Task prompt: Exact copies of all the records are to be output.

Entries supplied:
--- START ---

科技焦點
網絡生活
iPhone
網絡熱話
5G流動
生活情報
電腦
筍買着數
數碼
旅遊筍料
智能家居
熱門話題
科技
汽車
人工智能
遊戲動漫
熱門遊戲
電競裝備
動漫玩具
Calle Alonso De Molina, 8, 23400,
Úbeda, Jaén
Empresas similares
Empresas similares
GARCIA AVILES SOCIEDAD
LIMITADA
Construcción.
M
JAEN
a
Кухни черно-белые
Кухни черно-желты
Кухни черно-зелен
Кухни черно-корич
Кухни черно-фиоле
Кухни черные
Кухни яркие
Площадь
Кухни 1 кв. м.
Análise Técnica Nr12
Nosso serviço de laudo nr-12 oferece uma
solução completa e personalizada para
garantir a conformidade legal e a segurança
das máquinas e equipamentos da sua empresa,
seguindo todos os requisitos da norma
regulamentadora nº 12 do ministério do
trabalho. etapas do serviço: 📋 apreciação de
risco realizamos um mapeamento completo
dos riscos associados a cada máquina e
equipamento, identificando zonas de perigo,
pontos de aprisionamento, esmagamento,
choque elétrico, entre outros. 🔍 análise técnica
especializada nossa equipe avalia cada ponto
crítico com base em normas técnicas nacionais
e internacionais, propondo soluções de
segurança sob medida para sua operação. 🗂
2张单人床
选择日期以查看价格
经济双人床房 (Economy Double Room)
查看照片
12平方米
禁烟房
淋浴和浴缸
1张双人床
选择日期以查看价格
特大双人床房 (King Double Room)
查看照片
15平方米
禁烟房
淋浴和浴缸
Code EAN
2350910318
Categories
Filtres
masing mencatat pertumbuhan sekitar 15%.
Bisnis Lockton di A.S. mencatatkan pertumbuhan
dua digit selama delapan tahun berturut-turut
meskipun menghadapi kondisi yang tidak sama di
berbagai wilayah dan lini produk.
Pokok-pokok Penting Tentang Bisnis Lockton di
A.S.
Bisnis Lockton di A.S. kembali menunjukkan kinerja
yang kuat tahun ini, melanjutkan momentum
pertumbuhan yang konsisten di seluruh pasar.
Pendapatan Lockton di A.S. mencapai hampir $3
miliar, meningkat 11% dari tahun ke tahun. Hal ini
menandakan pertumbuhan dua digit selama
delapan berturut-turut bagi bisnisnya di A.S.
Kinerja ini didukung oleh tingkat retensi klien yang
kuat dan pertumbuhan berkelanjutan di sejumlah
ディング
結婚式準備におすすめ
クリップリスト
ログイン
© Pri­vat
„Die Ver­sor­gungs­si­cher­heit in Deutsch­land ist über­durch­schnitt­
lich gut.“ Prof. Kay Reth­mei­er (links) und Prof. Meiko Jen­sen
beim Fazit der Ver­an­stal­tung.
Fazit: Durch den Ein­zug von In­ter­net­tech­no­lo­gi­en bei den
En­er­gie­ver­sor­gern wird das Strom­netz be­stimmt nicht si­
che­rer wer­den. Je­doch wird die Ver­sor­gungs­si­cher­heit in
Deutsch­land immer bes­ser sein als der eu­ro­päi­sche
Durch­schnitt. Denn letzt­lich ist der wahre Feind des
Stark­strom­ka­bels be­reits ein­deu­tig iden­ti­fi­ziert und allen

--- END ---

Answer for this exercise:
科技焦點
網絡生活
iPhone
網絡熱話
5G流動
生活情報
電腦
筍買着數
數碼
旅遊筍料
智能家居
熱門話題
科技
汽車
人工智能
遊戲動漫
熱門遊戲
電競裝備
動漫玩具
Calle Alonso De Molina, 8, 23400,
Úbeda, Jaén
Empresas similares
Empresas similares
GARCIA AVILES SOCIEDAD
LIMITADA
Construcción.
M
JAEN
a
Кухни черно-белые
Кухни черно-желты
Кухни черно-зелен
Кухни черно-корич
Кухни черно-фиоле
Кухни черные
Кухни яркие
Площадь
Кухни 1 кв. м.
Análise Técnica Nr12
Nosso serviço de laudo nr-12 oferece uma
solução completa e personalizada para
garantir a conformidade legal e a segurança
das máquinas e equipamentos da sua empresa,
seguindo todos os requisitos da norma
regulamentadora nº 12 do ministério do
trabalho. etapas do serviço: 📋 apreciação de
risco realizamos um mapeamento completo
dos riscos associados a cada máquina e
equipamento, identificando zonas de perigo,
pontos de aprisionamento, esmagamento,
choque elétrico, entre outros. 🔍 análise técnica
especializada nossa equipe avalia cada ponto
crítico com base em normas técnicas nacionais
e internacionais, propondo soluções de
segurança sob medida para sua operação. 🗂
2张单人床
选择日期以查看价格
经济双人床房 (Economy Double Room)
查看照片
12平方米
禁烟房
淋浴和浴缸
1张双人床
选择日期以查看价格
特大双人床房 (King Double Room)
查看照片
15平方米
禁烟房
淋浴和浴缸
Code EAN
2350910318
Categories
Filtres
masing mencatat pertumbuhan sekitar 15%.
Bisnis Lockton di A.S. mencatatkan pertumbuhan
dua digit selama delapan tahun berturut-turut
meskipun menghadapi kondisi yang tidak sama di
berbagai wilayah dan lini produk.
Pokok-pokok Penting Tentang Bisnis Lockton di
A.S.
Bisnis Lockton di A.S. kembali menunjukkan kinerja
yang kuat tahun ini, melanjutkan momentum
pertumbuhan yang konsisten di seluruh pasar.
Pendapatan Lockton di A.S. mencapai hampir $3
miliar, meningkat 11% dari tahun ke tahun. Hal ini
menandakan pertumbuhan dua digit selama
delapan berturut-turut bagi bisnisnya di A.S.
Kinerja ini didukung oleh tingkat retensi klien yang
kuat dan pertumbuhan berkelanjutan di sejumlah
ディング
結婚式準備におすすめ
クリップリスト
ログイン
© Pri­vat
„Die Ver­sor­gungs­si­cher­heit in Deutsch­land ist über­durch­schnitt­
lich gut.“ Prof. Kay Reth­mei­er (links) und Prof. Meiko Jen­sen
beim Fazit der Ver­an­stal­tung.
Fazit: Durch den Ein­zug von In­ter­net­tech­no­lo­gi­en bei den
En­er­gie­ver­sor­gern wird das Strom­netz be­stimmt nicht si­
che­rer wer­den. Je­doch wird die Ver­sor­gungs­si­cher­heit in
Deutsch­land immer bes­ser sein als der eu­ro­päi­sche
Durch­schnitt. Denn letzt­lich ist der wahre Feind des
Stark­strom­ka­bels be­reits ein­deu­tig iden­ti­fi­ziert und allen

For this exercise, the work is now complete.